═════ SOURCE MATERIAL
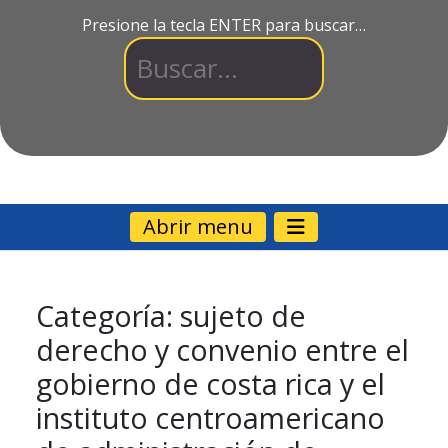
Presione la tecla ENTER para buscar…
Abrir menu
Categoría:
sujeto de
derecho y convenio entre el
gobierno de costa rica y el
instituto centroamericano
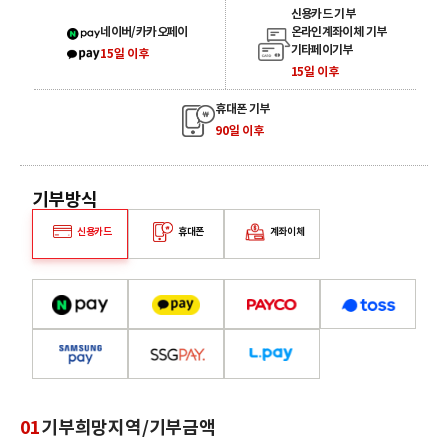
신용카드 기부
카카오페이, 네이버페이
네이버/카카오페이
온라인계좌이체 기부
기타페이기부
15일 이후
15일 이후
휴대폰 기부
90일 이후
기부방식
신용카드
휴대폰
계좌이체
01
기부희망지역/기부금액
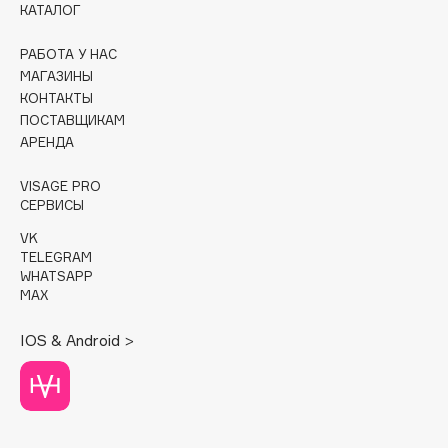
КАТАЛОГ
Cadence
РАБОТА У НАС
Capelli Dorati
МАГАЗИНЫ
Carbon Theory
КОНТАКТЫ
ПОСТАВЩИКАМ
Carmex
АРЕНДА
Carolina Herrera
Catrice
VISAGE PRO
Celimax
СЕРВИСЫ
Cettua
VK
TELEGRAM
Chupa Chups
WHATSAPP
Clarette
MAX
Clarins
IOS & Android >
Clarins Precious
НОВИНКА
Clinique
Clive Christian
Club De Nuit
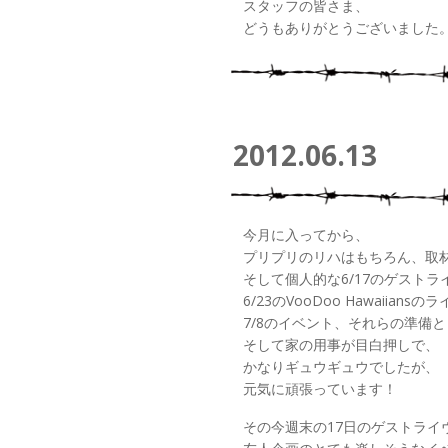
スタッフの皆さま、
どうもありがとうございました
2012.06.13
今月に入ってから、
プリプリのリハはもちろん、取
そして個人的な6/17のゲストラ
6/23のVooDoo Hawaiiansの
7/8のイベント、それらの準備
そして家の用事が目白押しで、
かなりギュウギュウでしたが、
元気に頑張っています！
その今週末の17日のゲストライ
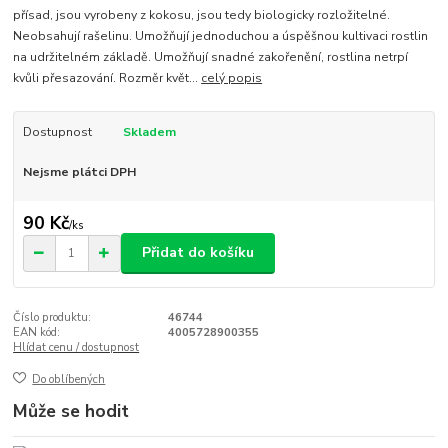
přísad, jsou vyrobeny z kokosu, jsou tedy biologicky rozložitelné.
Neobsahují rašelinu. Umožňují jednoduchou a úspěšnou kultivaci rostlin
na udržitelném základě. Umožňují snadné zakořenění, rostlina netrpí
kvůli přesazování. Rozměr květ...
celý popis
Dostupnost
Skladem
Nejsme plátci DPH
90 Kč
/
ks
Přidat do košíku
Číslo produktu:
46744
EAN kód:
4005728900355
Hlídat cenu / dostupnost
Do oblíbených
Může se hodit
══════════
Looking at the material above, count the lines where the word "Umožňují" occurs, and answer with that count alone.

2